** Given data follows **
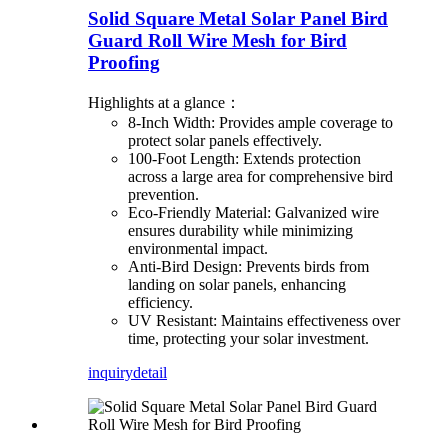
Solid Square Metal Solar Panel Bird
Guard Roll Wire Mesh for Bird
Proofing
Highlights at a glance：
8-Inch Width: Provides ample coverage to
protect solar panels effectively.
100-Foot Length: Extends protection
across a large area for comprehensive bird
prevention.
Eco-Friendly Material: Galvanized wire
ensures durability while minimizing
environmental impact.
Anti-Bird Design: Prevents birds from
landing on solar panels, enhancing
efficiency.
UV Resistant: Maintains effectiveness over
time, protecting your solar investment.
inquiry
detail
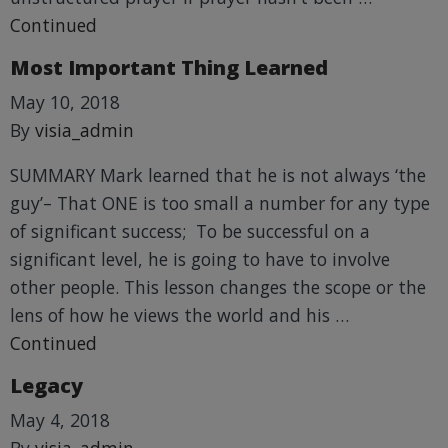
Continued
Most Important Thing Learned
May 10, 2018
By
visia_admin
SUMMARY Mark learned that he is not always ‘the
guy’– That ONE is too small a number for any type
of significant success; To be successful on a
significant level, he is going to have to involve
other people. This lesson changes the scope or the
lens of how he views the world and his …
Continued
Legacy
May 4, 2018
By
visia_admin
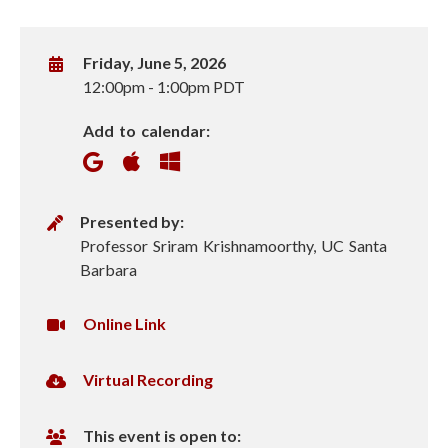
W
Friday, June 5, 2026
h
12:00pm
-
1:00pm PDT
e
Add to calendar:
n
P
Presented by:
r
Professor Sriram Krishnamoorthy, UC Santa
e
Barbara
s
e
V
Online Link
n
i
t
r
V
Virtual Recording
e
t
i
r
u
r
This event is open to:
a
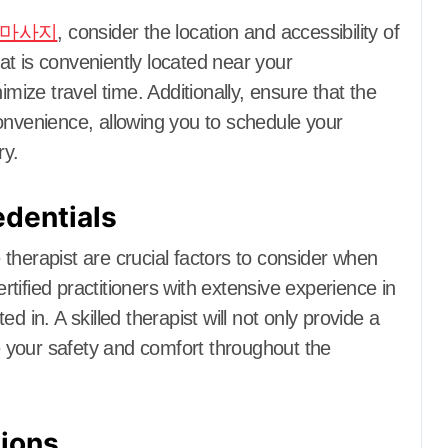
마사지
, consider the location and accessibility of
hat is conveniently located near your
ze travel time. Additionally, ensure that the
onvenience, allowing you to schedule your
ry.
edentials
therapist are crucial factors to consider when
tified practitioners with extensive experience in
d in. A skilled therapist will not only provide a
 your safety and comfort throughout the
ions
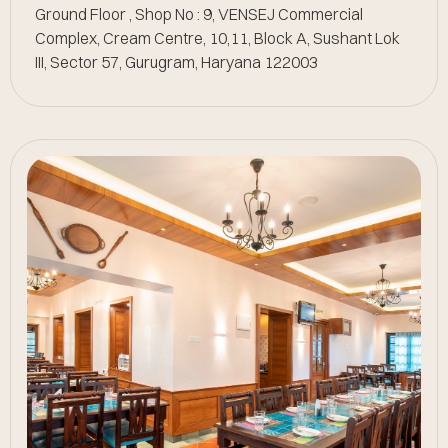
Ground Floor , Shop No : 9, VENSEJ Commercial
Complex, Cream Centre, 10,11, Block A, Sushant Lok
III, Sector 57, Gurugram, Haryana 122003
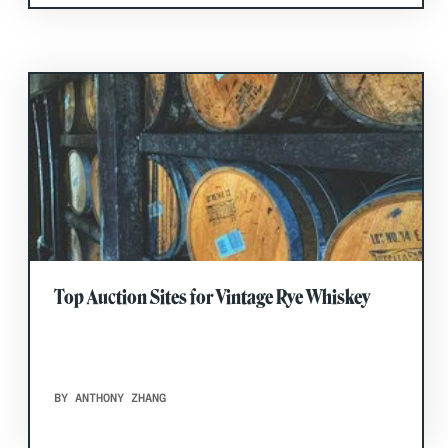
Top Auction Sites for Vintage Rye Whiskey
BY ANTHONY ZHANG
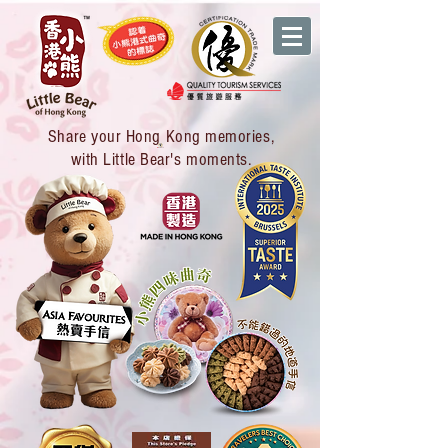
Share your Hong Kong memories,
with Little Bear's moments.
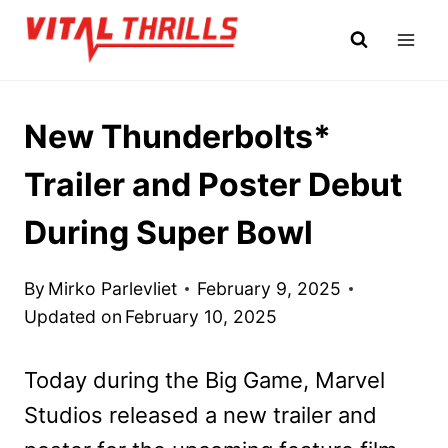
Skip
to
content
New Thunderbolts*
Trailer and Poster Debut
During Super Bowl
By
Mirko Parlevliet
February 9, 2025
Updated on
February 10, 2025
Today during the Big Game, Marvel
Studios released a new trailer and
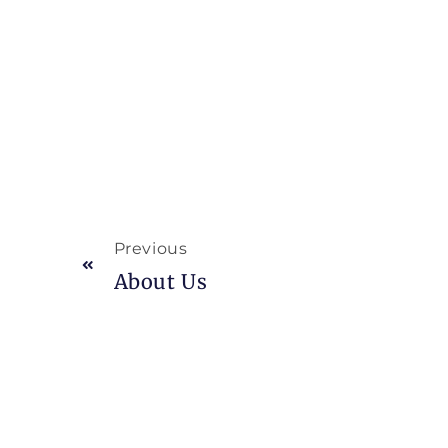
Previous
About Us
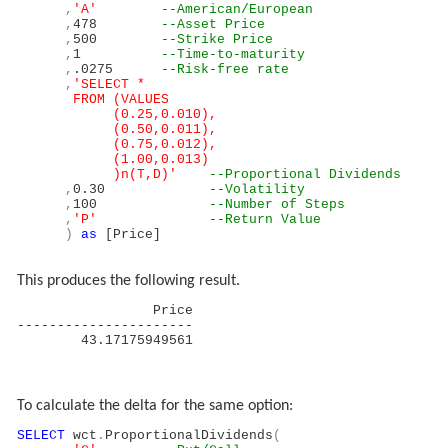
,
'A'
--American/European
,
478
--Asset Price
,
500
--Strike Price
,
1
--Time-to-maturity
,
.0275
--Risk-free rate
,
'SELECT *
FROM (VALUES
(0.25,0.010),
(0.50,0.011),
(0.75,0.012),
(1.00,0.013)
)n(T,D)'
--Proportional Dividends
,
0.30
--Volatility
,
100
--Number of Steps
,
'P'
--Return Value
)
as
[Price]
This produces the following result.
Price
----------------------
43.17175949561
To calculate the delta for the same option:
SELECT
wct
.
ProportionalDividends
(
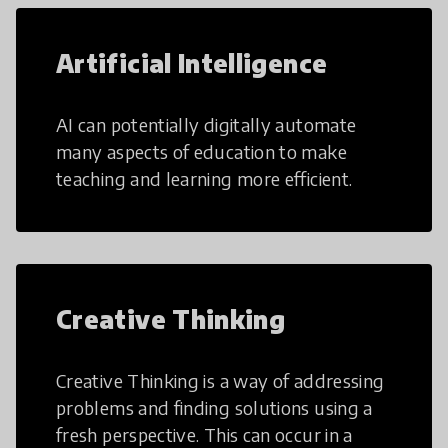
Artificial Intelligence
AI can potentially digitally automate
many aspects of education to make
teaching and learning more efficient.
Creative Thinking
Creative Thinking is a way of addressing
problems and finding solutions using a
fresh perspective. This can occur in a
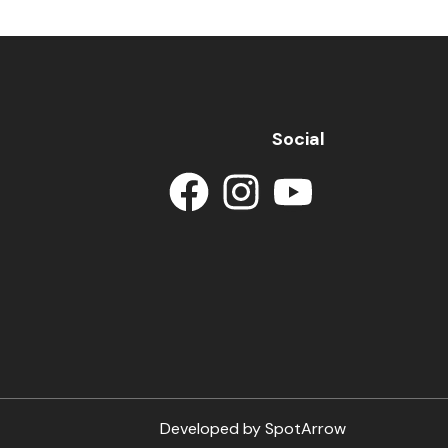
Social
Developed by
SpotArrow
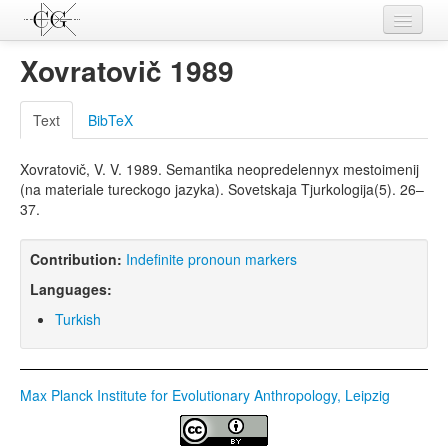
Contributions
Xovratovič 1989
Languages
Text
BibTeX
L-Parameters
Xovratovič, V. V. 1989. Semantika neopredelennyx mestoimenij
Constructions
(na materiale tureckogo jazyka). Sovetskaja Tjurkologija(5). 26–
37.
Examples
Topics
Contribution:
Indefinite pronoun markers
Languages:
Sources
Turkish
Max Planck Institute for Evolutionary Anthropology, Leipzig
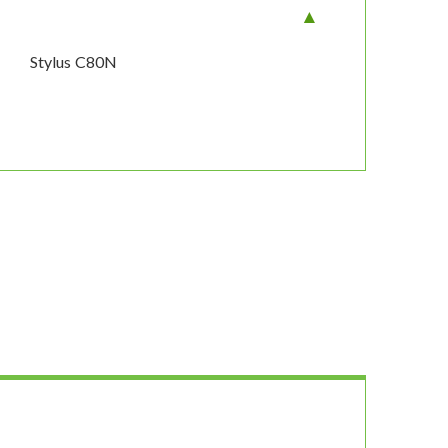
Stylus C80N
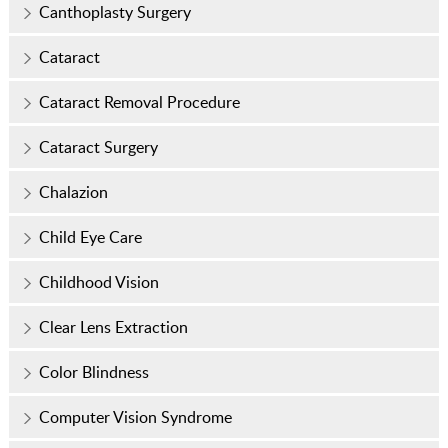
Canthoplasty Surgery
Cataract
Cataract Removal Procedure
Cataract Surgery
Chalazion
Child Eye Care
Childhood Vision
Clear Lens Extraction
Color Blindness
Computer Vision Syndrome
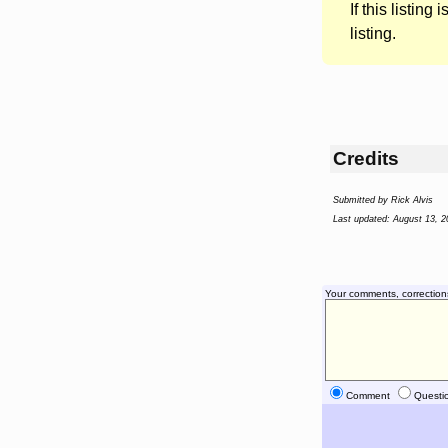
If this listing i
listing.
Credits
Submitted by Rick Alvis
Last updated: August 13, 2
Your comments, correction
Comment
Questi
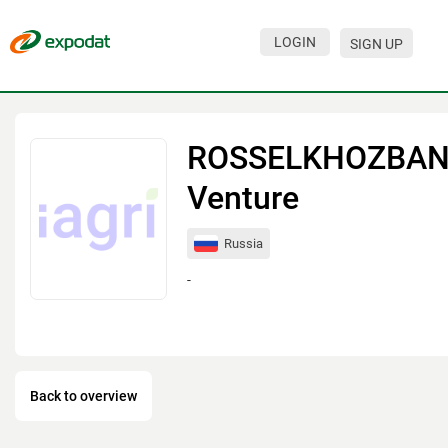
LOGIN
SIGN UP
Events
Companies
ROSSELKHOZBA
About
Venture
For organizations
Russia
For visitors
-
For organizers
Contacts
HELP
Back to overview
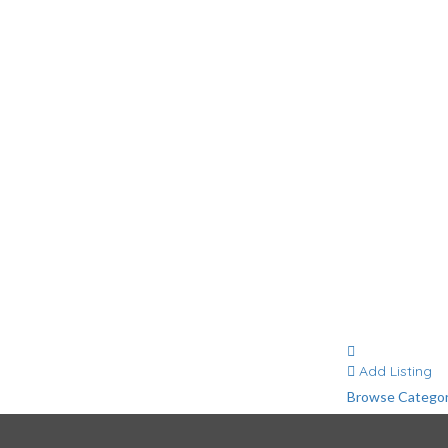
g
Contact
Add Listing
Browse Categor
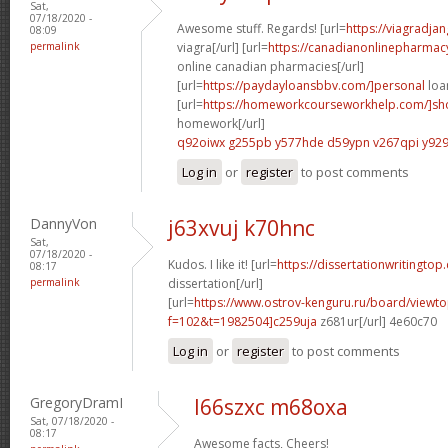
Sat,
07/18/2020 -
Awesome stuff. Regards! [url=
https://viagradja
08:09
permalink
viagra[/url] [url=
https://canadianonlinepharmac
online canadian pharmacies[/url]
[url=
https://paydayloansbbv.com/]personal
loan
[url=
https://homeworkcourseworkhelp.com/]sh
homework[/url]
q92oiwx g255pb
y577hde d59ypn
v267qpi y929
Log in
or
register
to post comments
DannyVon
j63xvuj k70hnc
Sat,
07/18/2020 -
Kudos. I like it! [url=
https://dissertationwritingtop
08:17
permalink
dissertation[/url]
[url=
https://www.ostrov-kenguru.ru/board/viewto
f=102&t=1982504]c259uja
z681ur[/url] 4e60c70
Log in
or
register
to post comments
GregoryDramI
l66szxc m68oxa
Sat, 07/18/2020 -
08:17
Awesome facts, Cheers!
** End of Given data **
* Action item: A word-for-word copy of the records is needed, with no pictures carried over.

* Written response:
Solid Square Metal Solar Panel Bird
Guard Roll Wire Mesh for Bird
Proofing
Highlights at a glance：
8-Inch Width: Provides ample coverage to
protect solar panels effectively.
100-Foot Length: Extends protection
across a large area for comprehensive bird
prevention.
Eco-Friendly Material: Galvanized wire
ensures durability while minimizing
environmental impact.
Anti-Bird Design: Prevents birds from
landing on solar panels, enhancing
efficiency.
UV Resistant: Maintains effectiveness over
time, protecting your solar investment.
inquiry
detail
Continued
Most Important Thing Learned
May 10, 2018
By
visia_admin
SUMMARY Mark learned that he is not always ‘the
guy’– That ONE is too small a number for any type
of significant success; To be successful on a
significant level, he is going to have to involve
other people. This lesson changes the scope or the
lens of how he views the world and his …
Continued
Legacy
May 4, 2018
By
visia_admin
W
Friday, June 5, 2026
h
12:00pm
-
1:00pm PDT
e
Add to calendar:
n
P
Presented by:
r
Professor Sriram Krishnamoorthy, UC Santa
e
Barbara
s
e
V
Online Link
n
i
t
r
V
Virtual Recording
e
t
i
r
u
r
This event is open to:
a
마사지
, consider the location and accessibility of
hat is conveniently located near your
ze travel time. Additionally, ensure that the
onvenience, allowing you to schedule your
ry.
edentials
therapist are crucial factors to consider when
tified practitioners with extensive experience in
d in. A skilled therapist will not only provide a
 your safety and comfort throughout the
ions
Ground Floor , Shop No : 9, VENSEJ Commercial
Complex, Cream Centre, 10,11, Block A, Sushant Lok
III, Sector 57, Gurugram, Haryana 122003
Top Auction Sites for Vintage Rye Whiskey
BY ANTHONY ZHANG
Share your Hong Kong memories,
with Little Bear's moments.
Skip
to
content
New Thunderbolts*
Trailer and Poster Debut
During Super Bowl
By
Mirko Parlevliet
February 9, 2025
Updated on
February 10, 2025
Today during the Big Game, Marvel
Studios released a new trailer and
Previous
About Us
,
'A'
--American/European
,
478
--Asset Price
,
500
--Strike Price
,
1
--Time-to-maturity
,
.0275
--Risk-free rate
,
'SELECT *
FROM (VALUES
(0.25,0.010),
(0.50,0.011),
(0.75,0.012),
(1.00,0.013)
)n(T,D)'
--Proportional Dividends
,
0.30
--Volatility
,
100
--Number of Steps
,
'P'
--Return Value
)
as
[Price]
This produces the following result.
Price
----------------------
43.17175949561
To calculate the delta for the same option:
SELECT
wct
.
ProportionalDividends
(
Artificial Intelligence
AI can potentially digitally automate
many aspects of education to make
teaching and learning more efficient.
Creative Thinking
Creative Thinking is a way of addressing
problems and finding solutions using a
fresh perspective. This can occur in a
Social
Developed by
SpotArrow
Contributions
Xovratovič 1989
Languages
Text
BibTeX
L-Parameters
Xovratovič, V. V. 1989. Semantika neopredelennyx mestoimenij
Constructions
(na materiale tureckogo jazyka). Sovetskaja Tjurkologija(5). 26–
37.
Examples
Topics
Contribution:
Indefinite pronoun markers
Languages:
Sources
Turkish
Max Planck Institute for Evolutionary Anthropology, Leipzig
Stylus C80N
Canthoplasty Surgery
Cataract
Cataract Removal Procedure
Cataract Surgery
Chalazion
Child Eye Care
Childhood Vision
Clear Lens Extraction
Color Blindness
Computer Vision Syndrome
If this listing i
listing.
Credits
Submitted by Rick Alvis
Last updated: August 13, 2
Your comments, correction
Comment
Questi
LOGIN
SIGN UP
Events
Companies
ROSSELKHOZBA
About
Venture
For organizations
Russia
For visitors
-
For organizers
Contacts
HELP
Back to overview
g
Contact
Add Listing
Browse Categor
Sat,
07/18/2020 -
Awesome stuff. Regards! [url=
https://viagradja
08:09
permalink
viagra[/url] [url=
https://canadianonlinepharmac
online canadian pharmacies[/url]
[url=
https://paydayloansbbv.com/]personal
loan
[url=
https://homeworkcourseworkhelp.com/]sh
homework[/url]
q92oiwx g255pb
y577hde d59ypn
v267qpi y929
Log in
or
register
to post comments
DannyVon
j63xvuj k70hnc
Sat,
07/18/2020 -
Kudos. I like it! [url=
https://dissertationwritingtop
08:17
permalink
dissertation[/url]
[url=
https://www.ostrov-kenguru.ru/board/viewto
f=102&t=1982504]c259uja
z681ur[/url] 4e60c70
Log in
or
register
to post comments
GregoryDramI
l66szxc m68oxa
Sat, 07/18/2020 -
08:17
Awesome facts, Cheers!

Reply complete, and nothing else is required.